==== Data for the task
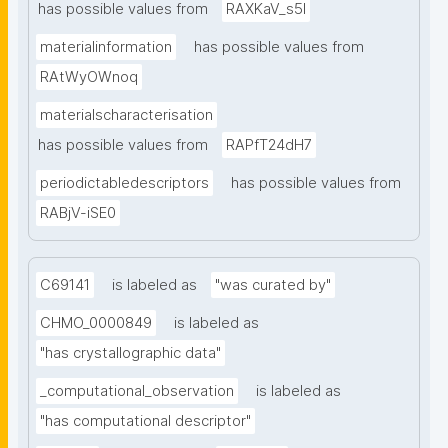
has possible values from
RAXKaV_s5I
materialinformation
has possible values from
RAtWyOWnoq
materialscharacterisation
has possible values from
RAPfT24dH7
periodictabledescriptors
has possible values from
RABjV-iSE0
C69141
is labeled as
"was curated by"
CHMO_0000849
is labeled as
"has crystallographic data"
_computational_observation
is labeled as
"has computational descriptor"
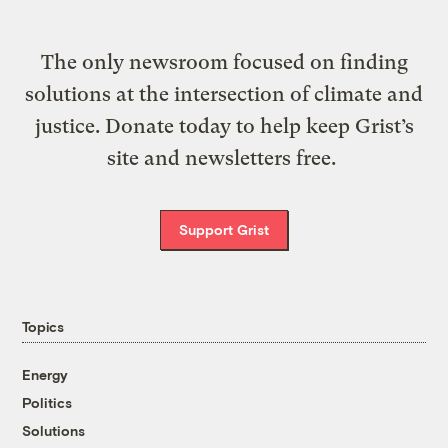
The only newsroom focused on finding
solutions at the intersection of climate and
justice. Donate today to help keep Grist’s
site and newsletters free.
Support Grist
Topics
Energy
Politics
Solutions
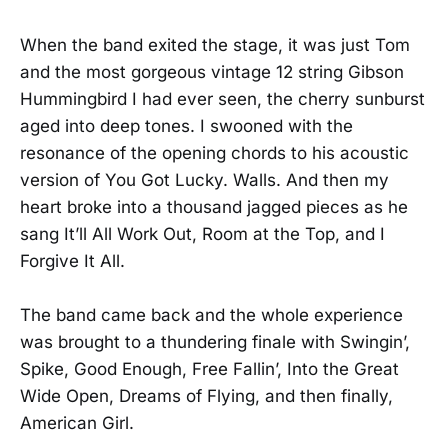
When the band exited the stage, it was just Tom
and the most gorgeous vintage 12 string Gibson
Hummingbird I had ever seen, the cherry sunburst
aged into deep tones. I swooned with the
resonance of the opening chords to his acoustic
version of You Got Lucky. Walls. And then my
heart broke into a thousand jagged pieces as he
sang It’ll All Work Out, Room at the Top, and I
Forgive It All.
The band came back and the whole experience
was brought to a thundering finale with Swingin’,
Spike, Good Enough, Free Fallin’, Into the Great
Wide Open, Dreams of Flying, and then finally,
American Girl.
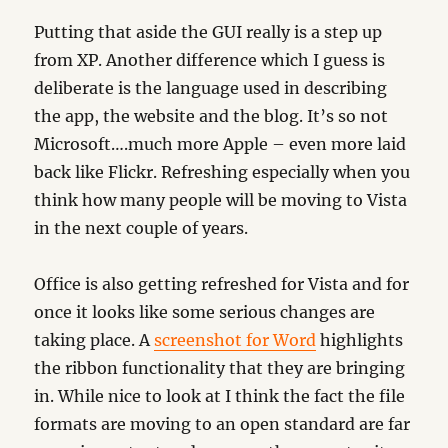
Putting that aside the GUI really is a step up
from XP. Another difference which I guess is
deliberate is the language used in describing
the app, the website and the blog. It’s so not
Microsoft….much more Apple – even more laid
back like Flickr. Refreshing especially when you
think how many people will be moving to Vista
in the next couple of years.
Office is also getting refreshed for Vista and for
once it looks like some serious changes are
taking place. A
screenshot for Word
highlights
the ribbon functionality that they are bringing
in. While nice to look at I think the fact the file
formats are moving to an open standard are far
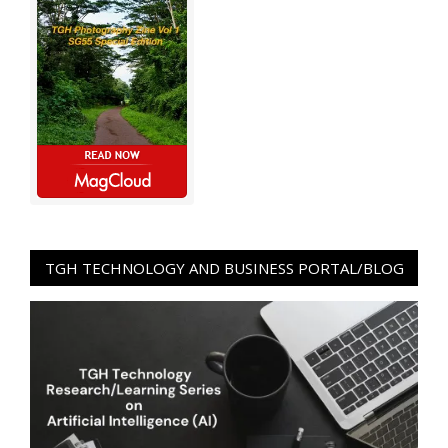
TGH TECHNOLOGY AND BUSINESS PORTAL/BLOG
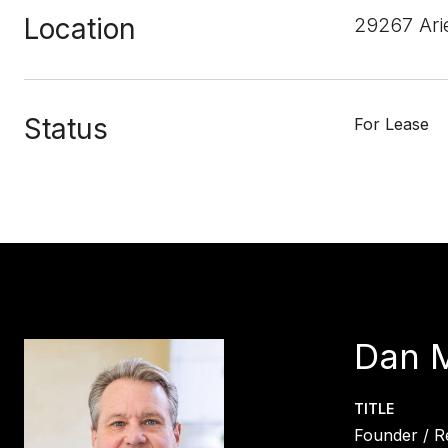
Location
29267 Ari
Status
For Lease
Dan 
TITLE
Founder / R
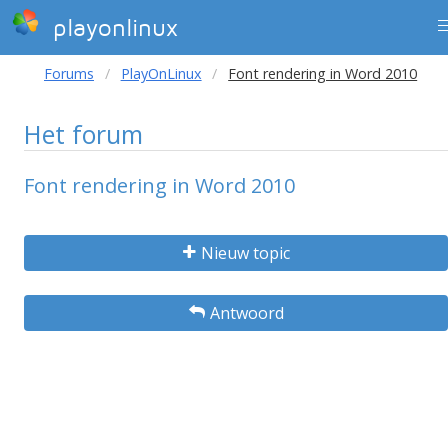
playonlinux
Forums
PlayOnLinux
Font rendering in Word 2010
Het forum
Font rendering in Word 2010
Nieuw topic
Antwoord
========
Directions: Reproduce each line of the data containing the word "then".

Task answer:
version of You Got Lucky. Walls. And then my
Wide Open, Dreams of Flying, and then finally,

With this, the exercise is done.